Task details:
Repeat exactly the lines below that lie between the line with "Horário de Atendimento" and the line with "desses recursos. Para", counting both of those lines as part of the answer.

Transcribed page contents:
=== Section Start ===
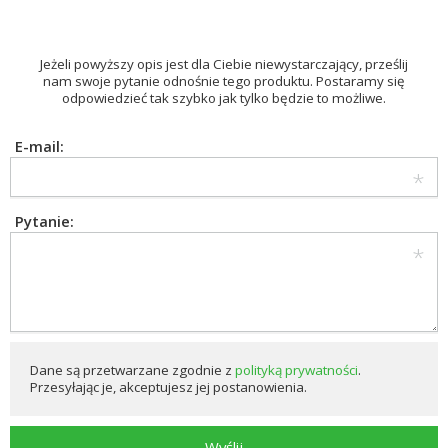
Jeżeli powyższy opis jest dla Ciebie niewystarczający, prześlij
nam swoje pytanie odnośnie tego produktu. Postaramy się
odpowiedzieć tak szybko jak tylko będzie to możliwe.
E-mail:
Pytanie:
Dane są przetwarzane zgodnie z
polityką prywatności
.
Przesyłając je, akceptujesz jej postanowienia.
Wyślij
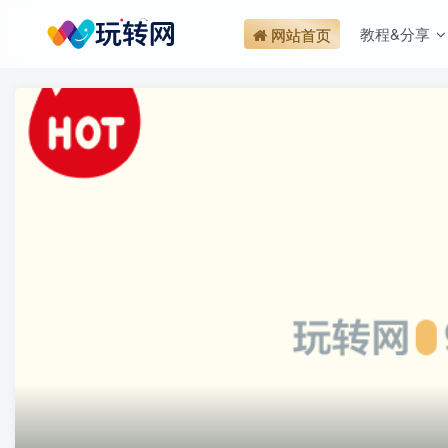
教程&分享
网站首页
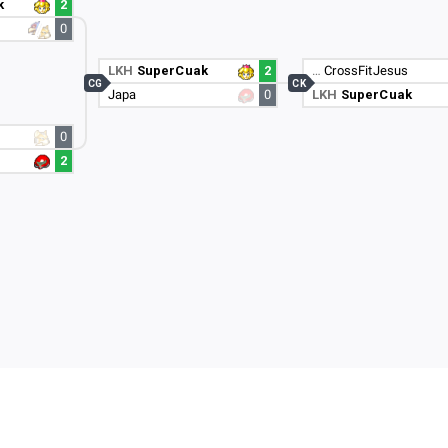
k
2
0
LKH
SuperCuak
2
…
CrossFitJesus
CG
CK
Japa
0
LKH
SuperCuak
0
2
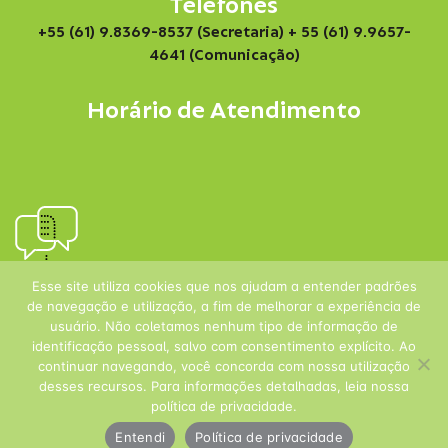
Telefones
+55 (61) 9.8369-8537 (Secretaria)
+ 55 (61) 9.9657-
4641 (Comunicação)
Horário de Atendimento
Esse site utiliza cookies que nos ajudam a entender padrões
de navegação e utilização, a fim de melhorar a experiência de
usuário. Não coletamos nenhum tipo de informação de
identificação pessoal, salvo com consentimento explícito. Ao
continuar navegando, você concorda com nossa utilização
desses recursos. Para informações detalhadas, leia nossa
política de privacidade.
Entendi
Política de privacidade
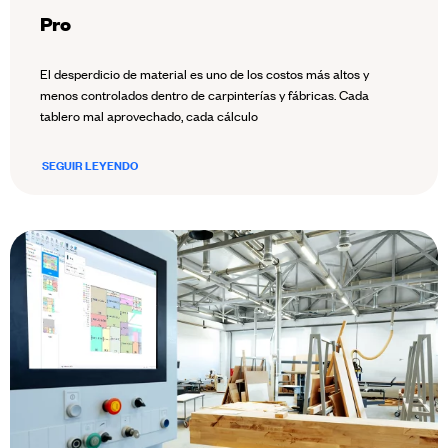
Pro
El desperdicio de material es uno de los costos más altos y
menos controlados dentro de carpinterías y fábricas. Cada
tablero mal aprovechado, cada cálculo
SEGUIR LEYENDO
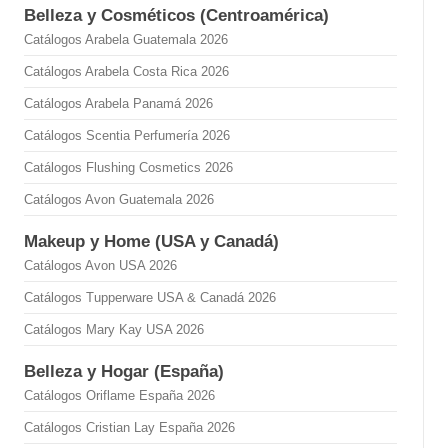
Belleza y Cosméticos (Centroamérica)
Catálogos Arabela Guatemala 2026
Catálogos Arabela Costa Rica 2026
Catálogos Arabela Panamá 2026
Catálogos Scentia Perfumería 2026
Catálogos Flushing Cosmetics 2026
Catálogos Avon Guatemala 2026
Makeup y Home (USA y Canadá)
Catálogos Avon USA 2026
Catálogos Tupperware USA & Canadá 2026
Catálogos Mary Kay USA 2026
Belleza y Hogar (España)
Catálogos Oriflame España 2026
Catálogos Cristian Lay España 2026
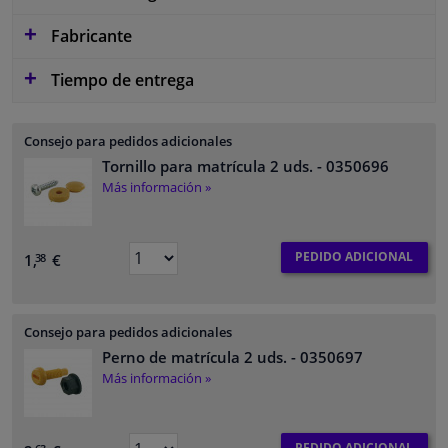
Fabricante
Tiempo de entrega
Consejo para pedidos adicionales
Tornillo para matrícula 2 uds.
- 0350696
Más información »
PEDIDO ADICIONAL
1,
€
38
Consejo para pedidos adicionales
Perno de matrícula 2 uds.
- 0350697
Más información »
PEDIDO ADICIONAL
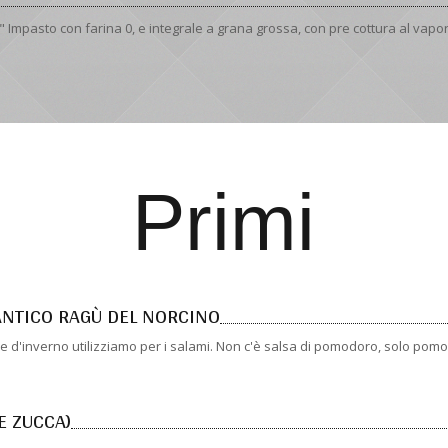
Impasto con farina 0, e integrale a grana grossa, con pre cottura al vapor
Primi
’ANTICO RAGÙ DEL NORCINO
che d'inverno utilizziamo per i salami. Non c'è salsa di pomodoro, solo pomod
 E ZUCCA)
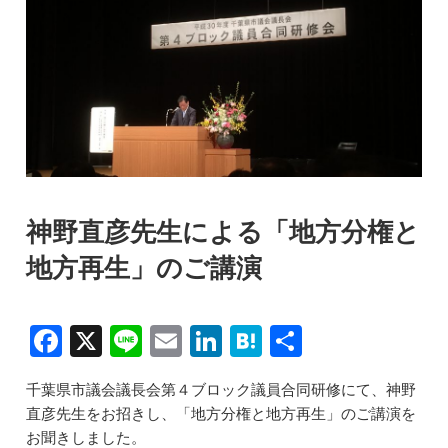
神野直彦先生による「地方分権と
地方再生」のご講演
F
X
Li
E
Li
H
共
a
n
m
n
at
有
千葉県市議会議長会第４ブロック議員合同研修にて、神野
c
e
ai
k
e
直彦先生をお招きし、「地方分権と地方再生」のご講演を
e
l
e
n
お聞きしました。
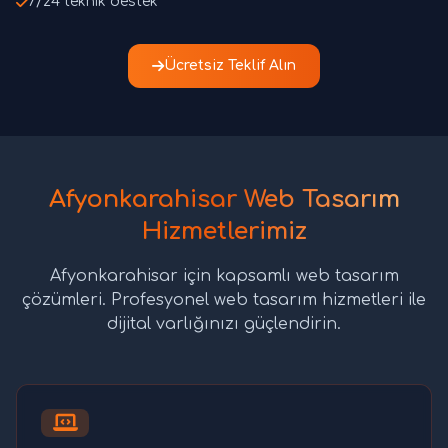
7/24 teknik destek
Ücretsiz Teklif Alın
Afyonkarahisar Web Tasarım
Hizmetlerimiz
Afyonkarahisar için kapsamlı web tasarım
çözümleri. Profesyonel web tasarım hizmetleri ile
dijital varlığınızı güçlendirin.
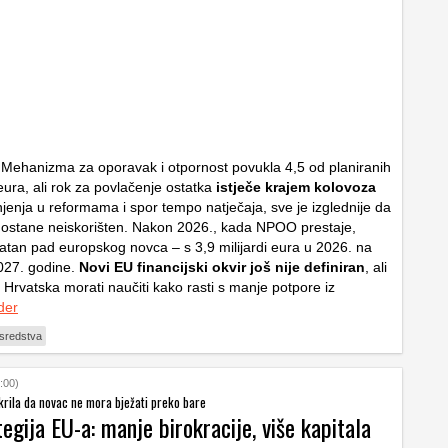
z Mehanizma za oporavak i otpornost povukla 4,5 od planiranih
 eura, ali rok za povlačenje ostatka
istječe krajem kolovoza
njenja u reformama i spor tempo natječaja, sve je izglednije da
 ostane neiskorišten. Nakon 2026., kada NPOO prestaje,
atan pad europskog novca – s 3,9 milijardi eura u 2026. na
2027. godine.
Novi EU financijski okvir još nije definiran
, ali
 Hrvatska morati naučiti kako rasti s manje potpore iz
der
sredstva
:00)
krila da novac ne mora bježati preko bare
egija EU-a: manje birokracije, više kapitala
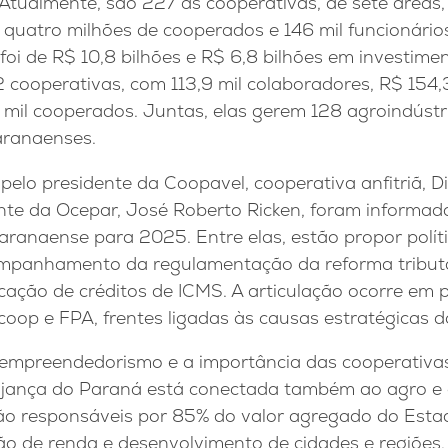
Atualmente, são 227 as cooperativas, de sete áreas,
quatro milhões de cooperados e 146 mil funcionários
oi de R$ 10,8 bilhões e R$ 6,8 bilhões em investime
 cooperativas, com 113,9 mil colaboradores, R$ 154,
 mil cooperados. Juntas, elas gerem 128 agroindústr
aranaenses.
elo presidente da Coopavel, cooperativa anfitriã, Dil
nte da Ocepar, José Roberto Ricken, foram informa
aranaense para 2025. Entre elas, estão propor polít
mpanhamento da regulamentação da reforma tributá
cação de créditos de ICMS. A articulação ocorre em 
oop e FPA, frentes ligadas às causas estratégicas 
empreendedorismo e a importância das cooperativa
A pujança do Paraná está conectada também ao agro e
são responsáveis por 85% do valor agregado do Esta
ão de renda e desenvolvimento de cidades e regiões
=== Section End ===
Answer to this problem:
Horário de Atendimento
Esse site utiliza cookies que nos ajudam a entender padrões
de navegação e utilização, a fim de melhorar a experiência de
usuário. Não coletamos nenhum tipo de informação de
identificação pessoal, salvo com consentimento explícito. Ao
continuar navegando, você concorda com nossa utilização
desses recursos. Para informações detalhadas, leia nossa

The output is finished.